Ne okumalı? Ne Okumamalı?
Ne okumalı? Hem kendimize hem de dostlarımıza/büyüklerimize sıklıkla sorduğumuz, bundan da önemlisi cevabını birbirinden oldukça farklı şekillerde aldığımız sorulardan biridir bu. Bu soruyu bir kere sordunuz mu, sorduğunuza pişman olacak kadar çeşitli cevaplar alırsınız. Çünkü sorunun muhatabı, çok büyük ihtimalle, kendi okumalarına dayalı bir cevap verecektir size. Sözgelimi, kişisel gelişim kitaplarını taparcasına okuyanlar ve geleceğin big bossu (büyük patronu) olmanın ilkelerini söz konusu kitaplarda arayanların cevabı herhalde fantastik roman veya edebiyat eleştirisi kitapları olmayacaktır! Veya popüler romanların yayımlandığı gün, onları ilk elde eden olmak için yayınevlerinin kapısında ekmek kuyruğu gibi yığılanların cevabında Yahya Kemalli, Tanpınarlı bir ifade bulunmayacaktır!

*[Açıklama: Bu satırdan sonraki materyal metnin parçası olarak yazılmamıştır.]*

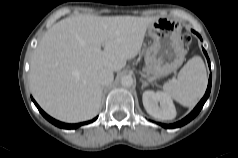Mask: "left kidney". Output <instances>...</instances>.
Segmentation results:
<instances>
[{
	"instance_id": "5707ae66",
	"label": "left kidney",
	"mask_w": 238,
	"mask_h": 158,
	"mask_svg": "<svg viewBox=\"0 0 238 158\" xmlns=\"http://www.w3.org/2000/svg\"><path fill=\"white\" fill-rule=\"evenodd\" d=\"M142 101L147 113L158 120H172L176 117L171 98L161 91H145Z\"/></svg>"
}]
</instances>
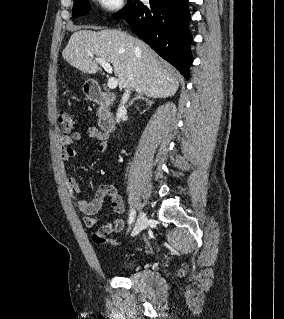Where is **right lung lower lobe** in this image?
Instances as JSON below:
<instances>
[{
    "label": "right lung lower lobe",
    "instance_id": "obj_1",
    "mask_svg": "<svg viewBox=\"0 0 284 319\" xmlns=\"http://www.w3.org/2000/svg\"><path fill=\"white\" fill-rule=\"evenodd\" d=\"M149 1L148 5L129 1L113 17L125 19L141 39L188 79L192 63L188 0Z\"/></svg>",
    "mask_w": 284,
    "mask_h": 319
}]
</instances>
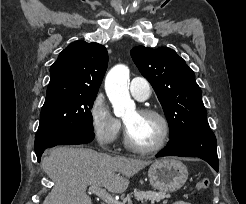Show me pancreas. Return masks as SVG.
I'll list each match as a JSON object with an SVG mask.
<instances>
[{
  "label": "pancreas",
  "mask_w": 246,
  "mask_h": 204,
  "mask_svg": "<svg viewBox=\"0 0 246 204\" xmlns=\"http://www.w3.org/2000/svg\"><path fill=\"white\" fill-rule=\"evenodd\" d=\"M133 194L141 202L151 201V203L159 202L162 199L170 197V194H167L164 191L155 192V191H137V190H134ZM131 197H132L131 195H127V197L125 199H123L122 204H126V203L132 204Z\"/></svg>",
  "instance_id": "obj_1"
}]
</instances>
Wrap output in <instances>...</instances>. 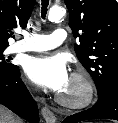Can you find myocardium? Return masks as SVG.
Listing matches in <instances>:
<instances>
[{
  "mask_svg": "<svg viewBox=\"0 0 118 123\" xmlns=\"http://www.w3.org/2000/svg\"><path fill=\"white\" fill-rule=\"evenodd\" d=\"M71 80L80 84L82 87L81 95L77 99H70L59 93L56 95L57 102L69 109H82L89 106L96 94L91 77L83 71H77L71 75Z\"/></svg>",
  "mask_w": 118,
  "mask_h": 123,
  "instance_id": "f54148a6",
  "label": "myocardium"
}]
</instances>
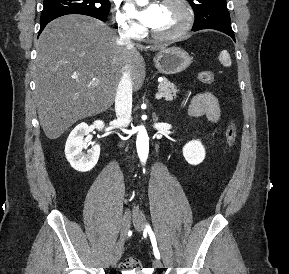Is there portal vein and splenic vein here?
I'll use <instances>...</instances> for the list:
<instances>
[{
  "label": "portal vein and splenic vein",
  "instance_id": "1",
  "mask_svg": "<svg viewBox=\"0 0 289 274\" xmlns=\"http://www.w3.org/2000/svg\"><path fill=\"white\" fill-rule=\"evenodd\" d=\"M163 96H162V94L161 93H157L156 94V99H161Z\"/></svg>",
  "mask_w": 289,
  "mask_h": 274
}]
</instances>
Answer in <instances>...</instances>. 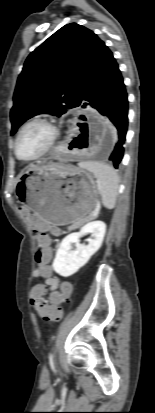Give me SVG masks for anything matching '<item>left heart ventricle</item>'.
<instances>
[{"instance_id": "obj_1", "label": "left heart ventricle", "mask_w": 155, "mask_h": 413, "mask_svg": "<svg viewBox=\"0 0 155 413\" xmlns=\"http://www.w3.org/2000/svg\"><path fill=\"white\" fill-rule=\"evenodd\" d=\"M52 137L50 126L37 122L28 126L22 133L18 151L24 158H31L38 155L45 149Z\"/></svg>"}]
</instances>
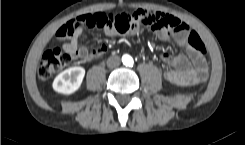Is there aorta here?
Returning a JSON list of instances; mask_svg holds the SVG:
<instances>
[{
	"mask_svg": "<svg viewBox=\"0 0 245 145\" xmlns=\"http://www.w3.org/2000/svg\"><path fill=\"white\" fill-rule=\"evenodd\" d=\"M122 61H123V63L125 64V65H130L131 63H132V57L131 56H129V55H124L123 57H122Z\"/></svg>",
	"mask_w": 245,
	"mask_h": 145,
	"instance_id": "762f6f07",
	"label": "aorta"
}]
</instances>
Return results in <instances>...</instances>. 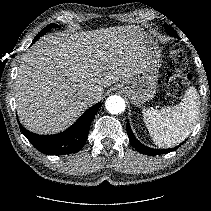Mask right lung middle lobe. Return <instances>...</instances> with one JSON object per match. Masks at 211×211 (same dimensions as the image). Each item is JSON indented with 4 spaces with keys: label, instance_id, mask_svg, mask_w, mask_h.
I'll return each instance as SVG.
<instances>
[{
    "label": "right lung middle lobe",
    "instance_id": "obj_1",
    "mask_svg": "<svg viewBox=\"0 0 211 211\" xmlns=\"http://www.w3.org/2000/svg\"><path fill=\"white\" fill-rule=\"evenodd\" d=\"M53 27H57V25L55 24H49L48 26H46L44 29H42V31H40L36 37L34 38L32 44L37 41L41 36H43L45 33H47L51 28Z\"/></svg>",
    "mask_w": 211,
    "mask_h": 211
}]
</instances>
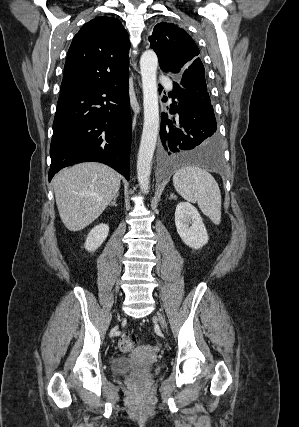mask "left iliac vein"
I'll list each match as a JSON object with an SVG mask.
<instances>
[{
  "label": "left iliac vein",
  "mask_w": 299,
  "mask_h": 427,
  "mask_svg": "<svg viewBox=\"0 0 299 427\" xmlns=\"http://www.w3.org/2000/svg\"><path fill=\"white\" fill-rule=\"evenodd\" d=\"M157 318H158V320L160 322V325H161L162 329L165 330L166 329V322H165V319H164L163 315L160 312L157 313Z\"/></svg>",
  "instance_id": "1"
}]
</instances>
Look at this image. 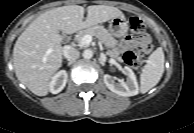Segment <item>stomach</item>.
<instances>
[{
  "instance_id": "stomach-1",
  "label": "stomach",
  "mask_w": 194,
  "mask_h": 133,
  "mask_svg": "<svg viewBox=\"0 0 194 133\" xmlns=\"http://www.w3.org/2000/svg\"><path fill=\"white\" fill-rule=\"evenodd\" d=\"M109 33L115 37H123L128 31V25L122 16L115 17L109 21Z\"/></svg>"
}]
</instances>
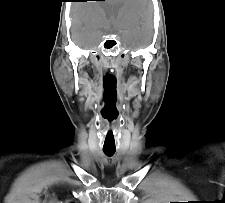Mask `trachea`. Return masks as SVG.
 Segmentation results:
<instances>
[{
    "instance_id": "trachea-1",
    "label": "trachea",
    "mask_w": 225,
    "mask_h": 203,
    "mask_svg": "<svg viewBox=\"0 0 225 203\" xmlns=\"http://www.w3.org/2000/svg\"><path fill=\"white\" fill-rule=\"evenodd\" d=\"M107 156H112L115 153V150H103Z\"/></svg>"
}]
</instances>
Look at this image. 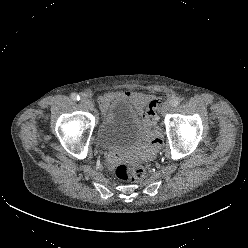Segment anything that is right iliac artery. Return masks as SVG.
Here are the masks:
<instances>
[{
  "instance_id": "1",
  "label": "right iliac artery",
  "mask_w": 248,
  "mask_h": 248,
  "mask_svg": "<svg viewBox=\"0 0 248 248\" xmlns=\"http://www.w3.org/2000/svg\"><path fill=\"white\" fill-rule=\"evenodd\" d=\"M71 99L74 100V101H78L80 100V96L76 93H72L71 94Z\"/></svg>"
}]
</instances>
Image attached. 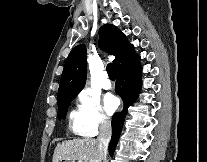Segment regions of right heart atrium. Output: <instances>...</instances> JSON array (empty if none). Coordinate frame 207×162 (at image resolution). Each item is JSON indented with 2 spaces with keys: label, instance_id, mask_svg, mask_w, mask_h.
I'll return each instance as SVG.
<instances>
[{
  "label": "right heart atrium",
  "instance_id": "d8ad5b80",
  "mask_svg": "<svg viewBox=\"0 0 207 162\" xmlns=\"http://www.w3.org/2000/svg\"><path fill=\"white\" fill-rule=\"evenodd\" d=\"M77 107L80 121V133L83 136H93L101 128L109 125L99 99L90 91H81L77 96Z\"/></svg>",
  "mask_w": 207,
  "mask_h": 162
}]
</instances>
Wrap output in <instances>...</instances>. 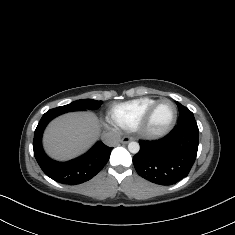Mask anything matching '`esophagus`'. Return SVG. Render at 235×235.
Returning <instances> with one entry per match:
<instances>
[{
	"label": "esophagus",
	"instance_id": "obj_1",
	"mask_svg": "<svg viewBox=\"0 0 235 235\" xmlns=\"http://www.w3.org/2000/svg\"><path fill=\"white\" fill-rule=\"evenodd\" d=\"M133 140H134V138L131 137V136H124V137L120 140V142H121L122 144H127V143H129V142H131V141H133Z\"/></svg>",
	"mask_w": 235,
	"mask_h": 235
}]
</instances>
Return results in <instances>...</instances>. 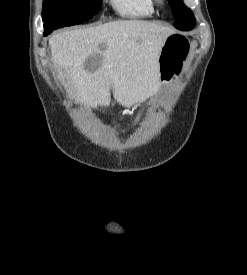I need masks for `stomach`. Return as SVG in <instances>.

Şimdi bu açıklamalardan sonra, akla şu soru gelebilir hâliyle: Ne okumalı? sorusunun genel-geçer olmayan, kişiden kişiye değişen cevaplara gebe bir soru olduğu, yani en doğru cevabının bir türlü bulunmadığını mı anlamalıyız? Belki de öyle. Ama ne okumalı? sorusuna bir de tersten yaklaşırsak, yani söz konusu soruyu ne okumamalı? şekline sokarak cevap ararsak belki daha doğru bir yol izlemiş oluruz.
Evet, soruyu değiştirdik artık: Ne okumamalı? Her şeyden evvel, çok satanlar listesindeki eserlere temkinli yaklaşalım. Bu tür listelerdeki eserlerin en fazla yüzde biri, hadi yüzde ikisi belki sanatsal/kültürel açıdan belli bir seviyededir; kalanı ise çukurda (zaten bu yüzden çok satar). Şunu belirtmeye gerek yok ki bir eserin çok satması, o eserin fazla değerli olduğuna işaret etmez. Bu konuya ışık tutmak adına, Hüseyin Rahmi Gürpınarın 1930ların başında kaleme aldığı bir köşe yazısında söz ettiği Şipnikin macerasını kısaca anlatmak gerek.
Şipnik, ünlü bir İngiliz yazarının evinde beslediği maymundur. Yazar, ne zaman kitap kaleme almak üzere masasına otursa Şipnik onu izler; hatta yayınevlerine sahibinin dosyalarını da bizzat kendisi götürür. Fakat Şipnik, sahibinden ilhamla, bir gün gizlice masa başına oturur; rastgele kalem oynatır ve yazdığı notları tutup yayınevine götürür. Yayınevi yetkilileri maymuna parasını verir vemesine ama notlardan bir şey anlamaz. Yazara telefon ederler: "Notlarınızdan bir şey anlamadık." Yazar ise şaşırır: "Ben size not göndermedim ki?" Sonra mesele anlaşılır: Notlar maymuna aittir. Fakat yayınevi, bir ilginçlik olsun diye, maymunun notlarını aynen yayımlar. Sonrasını Hüseyin Rahmi Bey şöyle anlatır: "Böyle manasız eserler, anlaşılmadıkları, manasız oldukları için çok satılır ve halk da böyle eserleri okumak için değil, işte bu çok satılma modasına katılmak için alırlar." Sonuç mu? Şipnik'in yazdığı kitap milyonlara ulaşır ve sahibinden daha fazla meşhur olur.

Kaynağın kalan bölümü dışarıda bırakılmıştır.